Le conseguenze mediche della circolazione di cellule del feto nel sangue della madre, tuttavia, non finiscono qui. Alcune di esse possono sopravvivere per anni nel corpo della madre dove si comportano come staminali e possono favorire la guarigione o prevenire i danni causati dall’età. Studi scientifici hanno dimostrato la presenza di cellule fetali in prossimità di ferite guarite, e altre che si erano trasformate in vasi sanguigni, muscoli lisci e del cuore, neuroni e cellule del midollo osseo da cui hanno origine quelle del sangue.

Una tregua

Durante la gravidanza, la placenta e altre cellule del feto potrebbero essere riconosciute dal sistema immunitario della madre come estranee portandolo ad attaccare il feto. Per prevenire questo rischio madre e figlio stabiliscono una sorta di tregua immunitaria. Questa minore aggressività del sistema immunitario materno è alla base del fenomeno, sperimentato da molte donne affette da malattie autoimmuni, come Artrite reumatoide e sclerosi multipla, di un miglioramento dei loro sintomi nel corso della gestazione. Purtroppo questi miglioramenti tendono a scomparire al termine della gravidanza e cellule di origine fetale sono spesso trovate in prossimità delle lesioni autoimmuni. Come nel caso delle ferite, gli scienziati ritengono che queste cellule tentino di fare l’interesse del figlio appena nato proteggendo la salute della madre da cui esso dipende; ma non hanno ancora stabilito se, in questo particolare caso, un intervento “maldestro” delle cellule fetali possa essere addirittura causa di un peggioramento dei sintomi.

Possibili guerre

Le cellule del feto e quelle della madre non vanno poi necessariamente d’accordo: Amy M. Boddy, e altri ricercatori delle università dell’Arizona e San Francisco, hanno pubblicato un articolo scientifico sulla rivista Bioessays-Journal in cui spiegano che, mentre la madre ha, inconsciamente, interesse a occuparsi allo stesso modo di tutti i suoi figli; un figlio appena nato desideri, sempre senza averne coscienza, che la madre si occupi solo di lui, anche a scapito dei fratelli che verranno. Con un ampia rilettura della letteratura medica disponibile, Boddy e colleghi hanno ipotizzato che, nel corso della lunga storia dei mammiferi, i neonati possano avere evoluto la capacità di influenzare a loro vantaggio il comportamento fisico e mentale della madre attraverso l’azione delle cellule della loro placenta rimaste nel corpo materno. Se questa ipotesi è vera, si sono detti i ricercatori, le cellule del feto dovrebbero essere presenti in abbondanza nei tessuti che regolano il trasferimento di risorse dalla madre al neonato; e infatti hanno trovato abbondanza di queste cellule nel seno; nella tiroide, che alzando la temperatura della madre contribuisce a tenere il neonato al caldo; e nel cervello dove i nuovi neuroni formati dalle cellule della placenta potrebbero contribuire all’attaccamento della madre al figlio.

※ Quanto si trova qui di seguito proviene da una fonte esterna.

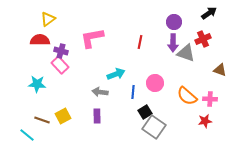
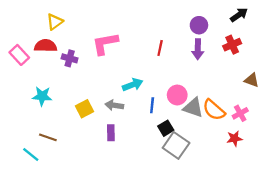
gray triangle: (186, 53) -> (193, 108), moved
pink rectangle: (60, 65) -> (19, 55), moved
pink cross: (210, 99) -> (240, 113), turned -32
yellow square: (63, 116) -> (84, 109), moved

Queste piccole astuzie messe in atto dal neonato non causano gravi danni a una madre ben nutrita dei giorni nostri; ma per le mamme preistoriche, e per quelle che ancora oggi sono gravemente denutrite, produrre latte e calore in più sono un costo notevole. Inoltre cellule di origine fetale sono state trovate in quantità maggiore rispetto ai tessuti sani nel caso di infiammazioni e tumori del seno e della tiroide. Come per le infiammazioni già descritte, gli scienziati non hanno ancora stabilito se la loro presenza è la causa del tumore, oppure se è il tumore stesso a costringere le cellule fetali a aiutarlo così come fa con le cellule sane della madre.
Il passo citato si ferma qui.